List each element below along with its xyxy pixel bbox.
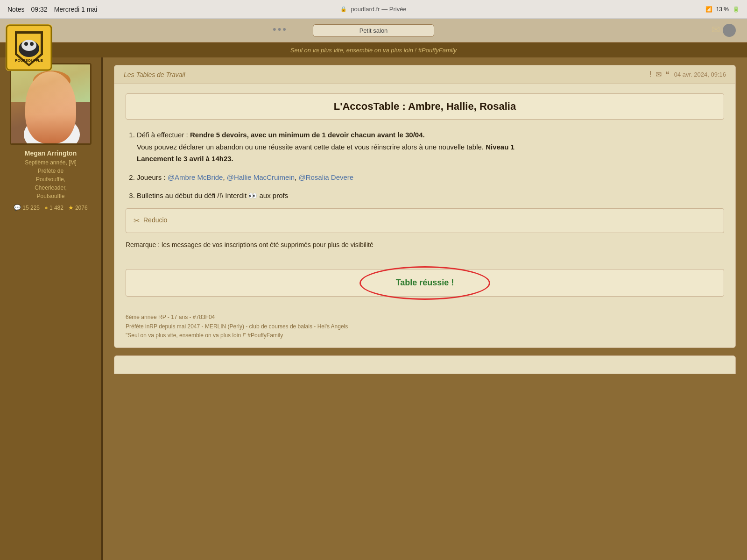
post-header: Les Tables de Travail ! ✉ ❝ 04 avr. 2024… [114, 65, 735, 84]
post-card: Les Tables de Travail ! ✉ ❝ 04 avr. 2024… [114, 65, 736, 348]
svg-point-5 [30, 42, 34, 46]
item1-launch: Lancement le 3 avril à 14h23. [137, 155, 233, 163]
post-meta-icons: ! ✉ ❝ [649, 70, 669, 79]
stat-messages: 💬 15 225 [14, 204, 40, 211]
main-layout: Seul on va plus vite, ensemble on va plu… [0, 43, 747, 560]
sidebar: Megan Arrington Septième année, [M] Préf… [0, 57, 103, 560]
svg-point-9 [24, 116, 80, 145]
item1-level: Niveau 1 [486, 143, 514, 151]
svg-marker-13 [52, 118, 53, 123]
post-meta: ! ✉ ❝ 04 avr. 2024, 09:16 [649, 70, 726, 79]
coin-icon: ● [44, 204, 48, 211]
reducio-icon: ✂ [134, 214, 140, 227]
username: Megan Arrington [25, 149, 77, 157]
star-icon: ★ [68, 204, 74, 211]
mail-icon-header[interactable]: ✉ [712, 24, 720, 37]
avatar [10, 63, 92, 145]
item3-text: Bulletins au début du défi /!\ Interdit … [137, 191, 288, 199]
time: 09:32 [31, 6, 48, 13]
svg-rect-10 [39, 121, 65, 145]
quote-icon[interactable]: ❝ [665, 70, 669, 79]
link-rosalia[interactable]: @Rosalia Devere [298, 173, 353, 181]
post-title-box: L'AccosTable : Ambre, Hallie, Rosalia [126, 93, 724, 120]
stat-stars: ★ 2076 [68, 204, 88, 211]
item1-intro: Défi à effectuer : [137, 131, 190, 139]
svg-point-25 [46, 97, 48, 99]
star-count: 2076 [75, 205, 88, 211]
item2-text: Joueurs : @Ambre McBride, @Hallie MacCru… [137, 173, 353, 181]
svg-point-15 [33, 78, 70, 119]
svg-text:POUFSOUFFLE: POUFSOUFFLE [15, 58, 43, 63]
link-ambre[interactable]: @Ambre McBride [168, 173, 223, 181]
svg-point-22 [55, 94, 61, 102]
avatar-svg [11, 64, 92, 145]
reducio-label: Reducio [143, 215, 167, 226]
svg-marker-11 [50, 115, 54, 139]
svg-point-16 [32, 71, 71, 114]
svg-rect-8 [11, 102, 92, 145]
footer-line2: Préfète inRP depuis mai 2047 - MERLIN (P… [126, 322, 724, 331]
post-category: Les Tables de Travail [124, 71, 185, 78]
reducio-box[interactable]: ✂ Reducio [126, 208, 724, 233]
list-item-1: Défi à effectuer : Rendre 5 devoirs, ave… [137, 129, 724, 165]
success-text: Table réussie ! [396, 278, 454, 287]
svg-point-17 [35, 79, 69, 117]
date: Mercredi 1 mai [54, 6, 98, 13]
svg-point-4 [24, 42, 28, 46]
link-hallie[interactable]: @Hallie MacCruimein [227, 173, 295, 181]
post-list: Défi à effectuer : Rendre 5 devoirs, ave… [126, 129, 724, 202]
nav-title-bar[interactable]: Petit salon [313, 24, 434, 37]
mail-icon-post[interactable]: ✉ [655, 70, 662, 79]
svg-point-24 [56, 96, 61, 101]
svg-point-21 [42, 94, 49, 102]
success-area: Table réussie ! [126, 269, 724, 297]
quote-banner: Seul on va plus vite, ensemble on va plu… [0, 43, 747, 57]
svg-point-3 [21, 40, 36, 51]
content-area: Megan Arrington Septième année, [M] Préf… [0, 57, 747, 560]
post-date: 04 avr. 2024, 09:16 [674, 71, 726, 78]
hufflepuff-badge-svg: POUFSOUFFLE [6, 24, 52, 71]
main-content[interactable]: Les Tables de Travail ! ✉ ❝ 04 avr. 2024… [103, 57, 747, 560]
post-content: L'AccosTable : Ambre, Hallie, Rosalia Dé… [114, 84, 735, 266]
topbar-left: Notes 09:32 Mercredi 1 mai [7, 6, 97, 13]
svg-point-27 [50, 102, 54, 105]
user-role: Septième année, [M] Préfète de Poufsouff… [20, 158, 81, 200]
partial-card [114, 355, 736, 374]
stat-coins: ● 1 482 [44, 204, 63, 211]
svg-rect-19 [63, 92, 72, 125]
list-item-2: Joueurs : @Ambre McBride, @Hallie MacCru… [137, 171, 724, 184]
post-body: Défi à effectuer : Rendre 5 devoirs, ave… [126, 129, 724, 250]
app-name: Notes [7, 6, 25, 13]
user-stats: 💬 15 225 ● 1 482 ★ 2076 [14, 204, 87, 211]
battery-icon: 🔋 [733, 6, 740, 13]
topbar-center: 🔒 poudlard.fr — Privée [340, 6, 406, 13]
svg-point-26 [58, 97, 60, 99]
remarque-text: Remarque : les messages de vos inscripti… [126, 240, 724, 251]
svg-marker-12 [50, 118, 51, 123]
item1-bold: Rendre 5 devoirs, avec un minimum de 1 d… [190, 131, 425, 139]
three-dots[interactable]: ••• [273, 23, 288, 35]
browser-icons: ✉ [712, 24, 736, 37]
post-title: L'AccosTable : Ambre, Hallie, Rosalia [135, 100, 714, 113]
svg-point-23 [44, 96, 49, 101]
message-count: 15 225 [22, 205, 40, 211]
quote-text: Seul on va plus vite, ensemble on va plu… [290, 47, 457, 54]
lock-icon: 🔒 [340, 6, 347, 12]
battery-level: 13 % [716, 6, 729, 13]
list-item-3: Bulletins au début du défi /!\ Interdit … [137, 190, 724, 202]
svg-rect-18 [32, 92, 41, 125]
user-circle-icon[interactable] [723, 24, 736, 37]
comment-icon: 💬 [14, 204, 21, 211]
svg-point-20 [33, 71, 70, 91]
browser-nav: ••• Petit salon ✉ [0, 19, 747, 43]
footer-line3: "Seul on va plus vite, ensemble on va pl… [126, 331, 724, 340]
post-footer: 6ème année RP - 17 ans - #783F04 Préfète… [114, 308, 735, 347]
svg-rect-7 [11, 64, 92, 145]
exclamation-icon[interactable]: ! [649, 70, 651, 79]
wifi-icon: 📶 [705, 6, 712, 13]
item1-cont: Vous pouvez déclarer un abandon ou une r… [137, 143, 486, 151]
coin-count: 1 482 [49, 205, 63, 211]
footer-line1: 6ème année RP - 17 ans - #783F04 [126, 313, 724, 322]
svg-point-14 [45, 112, 58, 120]
url-display: poudlard.fr — Privée [351, 6, 406, 13]
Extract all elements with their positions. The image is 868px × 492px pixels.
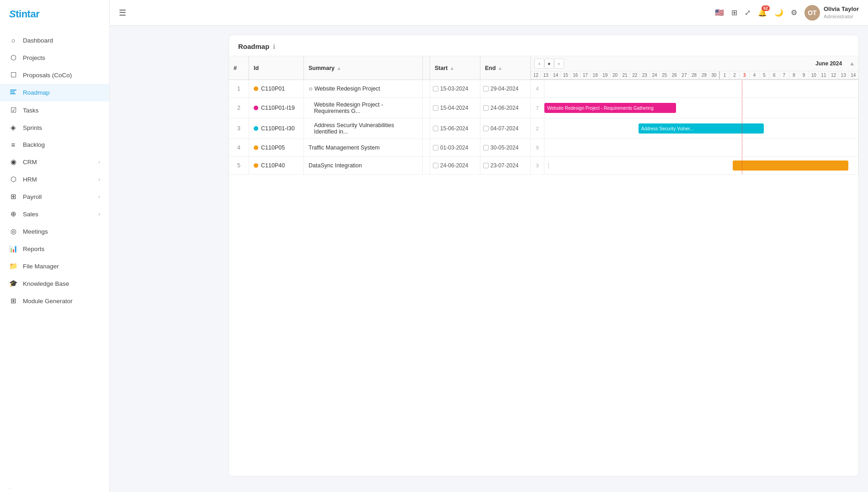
sidebar-item-filemanager[interactable]: 📁File Manager: [0, 257, 109, 275]
main-content: Roadmap ℹ # Id Summary ▲ Start ▲: [219, 26, 868, 492]
chart-date-26: 8: [789, 71, 799, 79]
chart-header: ‹ ● › June 2024 ▲ 1213141516171819202122…: [531, 56, 858, 80]
sidebar-item-meetings[interactable]: ◎Meetings: [0, 223, 109, 240]
grid-icon[interactable]: ⊞: [731, 8, 737, 17]
sidebar-label-sales: Sales: [23, 211, 93, 218]
start-checkbox-2[interactable]: [433, 126, 438, 131]
resize-handle[interactable]: ⋮: [544, 162, 553, 169]
row-id-text-1: C110P01-I19: [261, 105, 295, 111]
sidebar-item-crm[interactable]: ◉CRM›: [0, 153, 109, 171]
sidebar-item-backlog[interactable]: ≡Backlog: [0, 136, 109, 153]
end-checkbox-0[interactable]: [483, 86, 489, 91]
sidebar-item-modulegenerator[interactable]: ⊞Module Generator: [0, 292, 109, 310]
sidebar-item-payroll[interactable]: ⊞Payroll›: [0, 188, 109, 205]
col-header-end: End ▲: [480, 56, 531, 80]
chart-date-17: 29: [699, 71, 709, 79]
end-checkbox-3[interactable]: [483, 145, 489, 150]
sidebar-item-proposals[interactable]: ☐Proposals (CoCo): [0, 66, 109, 84]
sidebar-item-roadmap[interactable]: Roadmap: [0, 84, 109, 102]
chevron-icon-hrm: ›: [98, 176, 100, 182]
chart-date-22: 4: [750, 71, 760, 79]
chart-date-1: 13: [541, 71, 551, 79]
chart-date-20: 2: [730, 71, 740, 79]
gantt-body: 1C110P01⊖Website Redesign Project15-03-2…: [229, 80, 858, 476]
dark-mode-icon[interactable]: 🌙: [774, 8, 783, 17]
row-id-text-3: C110P05: [261, 144, 285, 151]
chart-date-11: 23: [640, 71, 650, 79]
sidebar-item-tasks[interactable]: ☑Tasks: [0, 102, 109, 119]
col-header-id: Id: [249, 56, 304, 80]
gantt-extra-3: 9: [531, 139, 544, 156]
sidebar-label-reports: Reports: [23, 246, 100, 252]
start-checkbox-3[interactable]: [433, 145, 438, 150]
sort-icon[interactable]: ▲: [336, 65, 341, 71]
col-header-spacer: [423, 56, 430, 80]
sidebar-item-sprints[interactable]: ◈Sprints: [0, 119, 109, 136]
hamburger-button[interactable]: ☰: [119, 8, 126, 18]
chart-date-23: 5: [760, 71, 770, 79]
collapse-icon-0[interactable]: ⊖: [309, 86, 313, 92]
settings-icon[interactable]: ⚙: [791, 8, 797, 17]
gantt-start-0: 15-03-2024: [430, 80, 480, 97]
end-checkbox-1[interactable]: [483, 105, 489, 111]
notifications-icon[interactable]: 🔔 52: [758, 8, 767, 17]
sidebar-item-knowledgebase[interactable]: 🎓Knowledge Base: [0, 275, 109, 292]
col-header-num: #: [229, 56, 249, 80]
gantt-extra-1: 7: [531, 98, 544, 118]
status-dot-4: [254, 163, 258, 168]
gantt-sep-4: [423, 157, 430, 174]
gantt-row-0: 1C110P01⊖Website Redesign Project15-03-2…: [229, 80, 858, 98]
gantt-extra-4: 3: [531, 157, 544, 174]
gantt-num-3: 4: [229, 139, 249, 156]
start-checkbox-0[interactable]: [433, 86, 438, 91]
end-checkbox-4[interactable]: [483, 163, 489, 168]
roadmap-header: Roadmap ℹ: [229, 35, 858, 56]
notification-count: 52: [761, 5, 770, 11]
chevron-icon-sales: ›: [98, 211, 100, 217]
chart-date-30: 12: [829, 71, 839, 79]
chart-date-7: 19: [600, 71, 610, 79]
col-header-summary: Summary ▲: [304, 56, 423, 80]
sidebar-label-roadmap: Roadmap: [23, 89, 100, 96]
start-checkbox-1[interactable]: [433, 105, 438, 111]
user-menu[interactable]: OT Olivia Taylor Administrator: [804, 5, 859, 21]
gantt-chart-cell-1: Website Redesign Project - Requirements …: [544, 98, 858, 118]
sidebar-label-knowledgebase: Knowledge Base: [23, 280, 100, 287]
chart-today-button[interactable]: ●: [544, 59, 554, 69]
sidebar-item-reports[interactable]: 📊Reports: [0, 240, 109, 257]
expand-icon[interactable]: ⤢: [745, 8, 751, 17]
sidebar-item-hrm[interactable]: ⬡HRM›: [0, 171, 109, 188]
sort-end-icon[interactable]: ▲: [498, 65, 503, 71]
user-text: Olivia Taylor Administrator: [824, 5, 859, 20]
end-checkbox-2[interactable]: [483, 126, 489, 131]
gantt-chart-cell-2: Address Security Vulner...: [544, 118, 858, 139]
scroll-up-icon[interactable]: ▲: [849, 60, 855, 67]
sort-start-icon[interactable]: ▲: [449, 65, 454, 71]
gantt-row-1: 2C110P01-I19Website Redesign Project - R…: [229, 98, 858, 118]
chart-next-button[interactable]: ›: [554, 59, 564, 69]
sidebar-icon-filemanager: 📁: [9, 262, 17, 270]
language-flag[interactable]: 🇺🇸: [715, 8, 724, 17]
sidebar-icon-reports: 📊: [9, 245, 17, 253]
today-line-2: [742, 118, 742, 139]
app-name: Stintar: [9, 8, 39, 20]
gantt-id-3: C110P05: [249, 139, 304, 156]
gantt-row-4: 5C110P40DataSync Integration24-06-202423…: [229, 157, 858, 175]
sidebar-icon-projects: ⬡: [9, 53, 17, 62]
chart-prev-button[interactable]: ‹: [534, 59, 544, 69]
sidebar-icon-roadmap: [9, 88, 17, 97]
sidebar-icon-hrm: ⬡: [9, 175, 17, 183]
sidebar-label-hrm: HRM: [23, 176, 93, 183]
status-dot-0: [254, 86, 258, 91]
sidebar-icon-dashboard: ○: [9, 37, 17, 44]
chart-date-18: 30: [709, 71, 719, 79]
sidebar-item-sales[interactable]: ⊕Sales›: [0, 205, 109, 223]
gantt-id-4: C110P40: [249, 157, 304, 174]
svg-rect-2: [10, 93, 16, 94]
start-checkbox-4[interactable]: [433, 163, 438, 168]
today-line-3: [742, 139, 742, 156]
sidebar-item-projects[interactable]: ⬡Projects: [0, 49, 109, 66]
info-icon[interactable]: ℹ: [273, 43, 275, 50]
sidebar-item-dashboard[interactable]: ○Dashboard: [0, 32, 109, 49]
summary-text-3: Traffic Management System: [309, 144, 380, 151]
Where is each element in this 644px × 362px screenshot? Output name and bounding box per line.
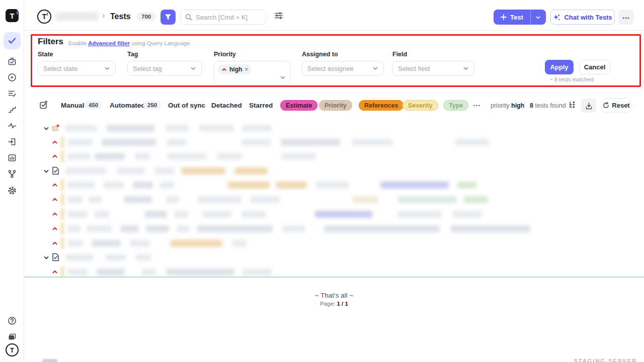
summary-divider: | [523,101,525,109]
pagination-text: Page: 1 / 1 [24,301,644,307]
search-icon [185,14,192,21]
export-download-button[interactable] [581,99,596,113]
field-select[interactable]: Select field [392,61,474,76]
priority-select[interactable]: high × [214,61,291,85]
field-label: Field [392,51,474,58]
suite-row[interactable] [0,164,644,178]
badge-type[interactable]: Type [443,100,468,111]
breadcrumb-separator-icon: › [102,11,105,20]
briefcase-icon [8,57,17,66]
filters-hint: Enable Advanced filter using Query Langu… [68,40,190,46]
test-row[interactable] [0,178,644,192]
tab-detached[interactable]: Detached [211,102,242,109]
filter-group-tag: Tag Select tag [127,51,202,76]
projects-folder-icon [8,332,17,341]
priority-high-icon [52,153,58,159]
suite-row[interactable] [0,250,644,264]
manual-count-badge: 450 [85,101,102,109]
staging-watermark: STAGING SERVER [574,358,637,362]
suite-row[interactable] [0,121,644,135]
test-row[interactable] [0,135,644,149]
new-test-split-button[interactable]: Test [494,10,546,25]
view-settings-icon[interactable] [274,11,283,20]
new-test-button[interactable]: Test [494,10,530,25]
test-row[interactable] [0,265,644,277]
refresh-icon [603,102,609,109]
assignee-select[interactable]: Select assignee [302,61,384,76]
apply-button[interactable]: Apply [545,60,574,74]
sidebar-item-activity[interactable] [4,117,21,134]
sidebar-item-pipelines[interactable] [4,165,21,183]
sparkles-icon [553,14,560,21]
breadcrumb-tests[interactable]: Tests [110,12,131,21]
state-select[interactable]: Select state [38,61,116,76]
state-label: State [38,51,116,58]
badges-more-button[interactable]: … [473,99,481,108]
sidebar-item-tests[interactable] [4,32,21,49]
select-all-icon[interactable] [39,101,48,110]
chevron-down-icon [190,65,196,71]
new-test-dropdown-button[interactable] [531,10,546,25]
collapse-chevron-icon[interactable] [43,126,49,132]
badge-severity[interactable]: Severity [403,100,438,111]
search-box[interactable] [180,10,266,25]
advanced-filter-link[interactable]: Advanced filter [88,40,130,46]
collapse-chevron-icon[interactable] [43,255,49,261]
tree-view-icon[interactable] [569,101,577,109]
sidebar-item-runs[interactable] [4,69,21,86]
filter-group-field: Field Select field [392,51,474,76]
search-input[interactable] [196,14,261,21]
sidebar-item-help[interactable] [4,312,21,329]
filter-toggle-button[interactable] [160,10,176,25]
topbar-more-button[interactable]: … [618,10,634,25]
tab-manual[interactable]: Manual [61,102,85,109]
runs-play-icon [8,73,17,82]
priority-high-icon [52,182,58,188]
tag-label: Tag [127,51,202,58]
sidebar-item-settings[interactable] [4,182,21,199]
filter-summary: priority high [491,102,524,109]
badge-references[interactable]: References [359,100,404,111]
tab-automated[interactable]: Automated [110,102,145,109]
project-avatar[interactable]: T [37,10,51,24]
logo-accent [17,11,18,15]
remove-chip-icon[interactable]: × [245,66,248,73]
chat-with-tests-button[interactable]: Chat with Tests [550,10,615,25]
sidebar-item-reports[interactable] [4,149,21,166]
priority-label: Priority [214,51,291,58]
test-row[interactable] [0,149,644,163]
badge-estimate[interactable]: Estimate [280,100,317,111]
tag-select[interactable]: Select tag [127,61,202,76]
sidebar-item-import[interactable] [4,133,21,150]
help-icon [8,316,17,325]
funnel-icon [165,14,172,21]
priority-high-icon [52,226,58,232]
automated-count-badge: 250 [143,101,161,109]
chevron-down-icon [104,65,110,71]
pulse-icon [8,121,17,130]
sidebar-item-projects[interactable] [4,328,21,345]
priority-chip-high[interactable]: high × [218,64,251,74]
chevron-down-icon [463,65,469,71]
test-row[interactable] [0,193,644,207]
filter-group-priority: Priority high × [214,51,291,85]
test-row[interactable] [0,222,644,236]
test-row[interactable] [0,207,644,221]
plus-icon [501,14,507,20]
tab-starred[interactable]: Starred [249,102,273,109]
sidebar-item-steps[interactable] [4,101,21,118]
tests-count-badge: 700 [136,12,156,21]
priority-high-icon [52,269,58,275]
logo-circle-icon[interactable]: T [6,343,19,356]
badge-priority[interactable]: Priority [319,100,352,111]
filter-group-state: State Select state [38,51,116,76]
test-row[interactable] [0,236,644,250]
reset-button[interactable]: Reset [602,98,631,113]
sidebar-item-plans[interactable] [4,85,21,102]
collapse-chevron-icon[interactable] [43,168,49,174]
cancel-button[interactable]: Cancel [579,60,610,74]
sidebar-item-suites[interactable] [4,53,21,70]
checklist-icon [8,89,17,98]
project-name-redacted[interactable] [55,12,99,21]
tab-out-of-sync[interactable]: Out of sync [168,102,205,109]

--

• **Required action**: Say how many lines of the data hold the string "help". Reply with the number alone.

• **Response for this exercise**: 2